- Directions:
Could you copy every entry exactly, dropping the pictures?

* * * * * * *

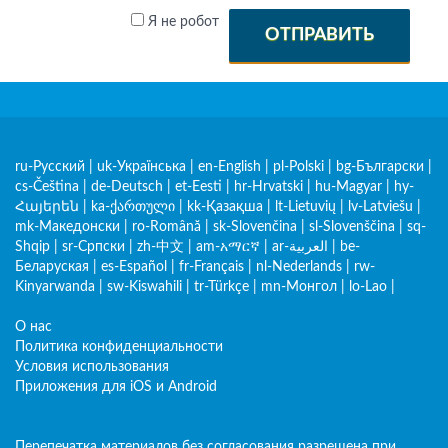
Я не робот
ОТПРАВИТЬ
ru-Русский
|
uk-Українська
|
en-English
|
pl-Polski
|
bg-Български
|
cs-Čeština
|
de-Deutsch
|
et-Eesti
|
hr-Hrvatski
|
hu-Magyar
|
hy-
Հայերեն
|
ka-ქართული
|
kk-Қазақша
|
lt-Lietuvių
|
lv-Latviešu
|
mk-Македонски
|
ro-Română
|
sk-Slovenčina
|
sl-Slovenščina
|
sq-
Shqip
|
sr-Српски
|
zh-中文
|
am-አማርኛ
|
ar-العربية
|
be-
Беларуская
|
es-Español
|
fr-Français
|
nl-Nederlands
|
rw-
Kinyarwanda
|
sw-Kiswahili
|
tr-Türkçe
|
mn-Монгол
|
lo-Lao
|
О нас
Политика конфиденциальности
Условия использования
Приложения для iOS и Android
Перепечатка материалов без согласования разрешена при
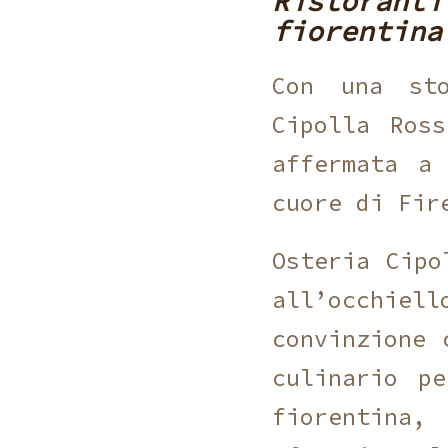
Ristorant
fiorentina
Con una sto
Cipolla Ros
affermata a
cuore di Fir
Osteria Cipo
all’occhiel
convinzione 
culinario p
fiorentina,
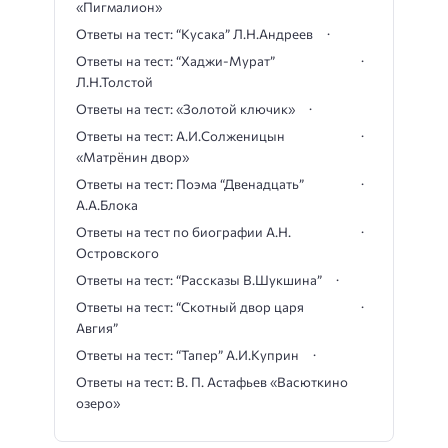
«Пигмалион»
Ответы на тест: “Кусака” Л.Н.Андреев
Ответы на тест: “Хаджи-Мурат”
Л.Н.Толстой
Ответы на тест: «Золотой ключик»
Ответы на тест: А.И.Солженицын
«Матрёнин двор»
Ответы на тест: Поэма “Двенадцать”
А.А.Блока
Ответы на тест по биографии А.Н.
Островского
Ответы на тест: “Рассказы В.Шукшина”
Ответы на тест: “Скотный двор царя
Авгия”
Ответы на тест: “Тапер” А.И.Куприн
Ответы на тест: В. П. Астафьев «Васюткино
озеро»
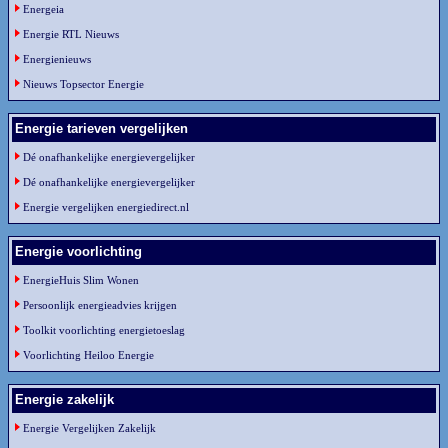
Energeia
Energie RTL Nieuws
Energienieuws
Nieuws Topsector Energie
Energie tarieven vergelijken
Dé onafhankelijke energievergelijker
Dé onafhankelijke energievergelijker
Energie vergelijken energiedirect.nl
Energie voorlichting
EnergieHuis Slim Wonen
Persoonlijk energieadvies krijgen
Toolkit voorlichting energietoeslag
Voorlichting Heiloo Energie
Energie zakelijk
Energie Vergelijken Zakelijk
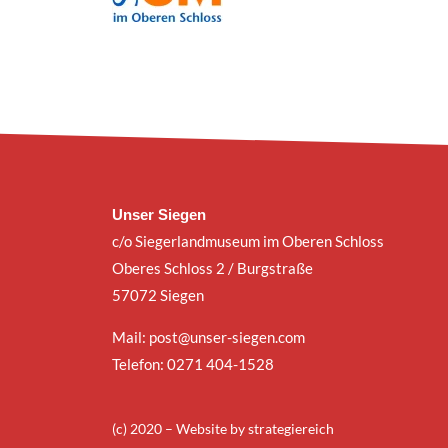
Unser Siegen
c/o Siegerlandmuseum im Oberen Schloss
Oberes Schloss 2 / Burgstraße
57072 Siegen
Mail:
post@unser-siegen.com
Telefon: 0271 404-1528
(c) 2020 – Website by
strategiereich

* * * * * * *

- Answer box:
Я не робот
ОТПРАВИТЬ
ru-Русский
|
uk-Українська
|
en-English
|
pl-Polski
|
bg-Български
|
cs-Čeština
|
de-Deutsch
|
et-Eesti
|
hr-Hrvatski
|
hu-Magyar
|
hy-
Հայերեն
|
ka-ქართული
|
kk-Қазақша
|
lt-Lietuvių
|
lv-Latviešu
|
mk-Македонски
|
ro-Română
|
sk-Slovenčina
|
sl-Slovenščina
|
sq-
Shqip
|
sr-Српски
|
zh-中文
|
am-አማርኛ
|
ar-العربية
|
be-
Беларуская
|
es-Español
|
fr-Français
|
nl-Nederlands
|
rw-
Kinyarwanda
|
sw-Kiswahili
|
tr-Türkçe
|
mn-Монгол
|
lo-Lao
|
О нас
Политика конфиденциальности
Условия использования
Приложения для iOS и Android
Перепечатка материалов без согласования разрешена при
Ristorant
fiorentina
Con una sto
Cipolla Ros
affermata a
cuore di Fir
Osteria Cipo
all’occhiel
convinzione 
culinario p
fiorentina,
«Пигмалион»
Ответы на тест: “Кусака” Л.Н.Андреев
Ответы на тест: “Хаджи-Мурат”
Л.Н.Толстой
Ответы на тест: «Золотой ключик»
Ответы на тест: А.И.Солженицын
«Матрёнин двор»
Ответы на тест: Поэма “Двенадцать”
А.А.Блока
Ответы на тест по биографии А.Н.
Островского
Ответы на тест: “Рассказы В.Шукшина”
Ответы на тест: “Скотный двор царя
Авгия”
Ответы на тест: “Тапер” А.И.Куприн
Ответы на тест: В. П. Астафьев «Васюткино
озеро»
Energeia
Energie RTL Nieuws
Energienieuws
Nieuws Topsector Energie
Energie tarieven vergelijken
Dé onafhankelijke energievergelijker
Dé onafhankelijke energievergelijker
Energie vergelijken energiedirect.nl
Energie voorlichting
EnergieHuis Slim Wonen
Persoonlijk energieadvies krijgen
Toolkit voorlichting energietoeslag
Voorlichting Heiloo Energie
Energie zakelijk
Energie Vergelijken Zakelijk
Unser Siegen
c/o Siegerlandmuseum im Oberen Schloss
Oberes Schloss 2 / Burgstraße
57072 Siegen
Mail:
post@unser-siegen.com
Telefon: 0271 404-1528
(c) 2020 – Website by
strategiereich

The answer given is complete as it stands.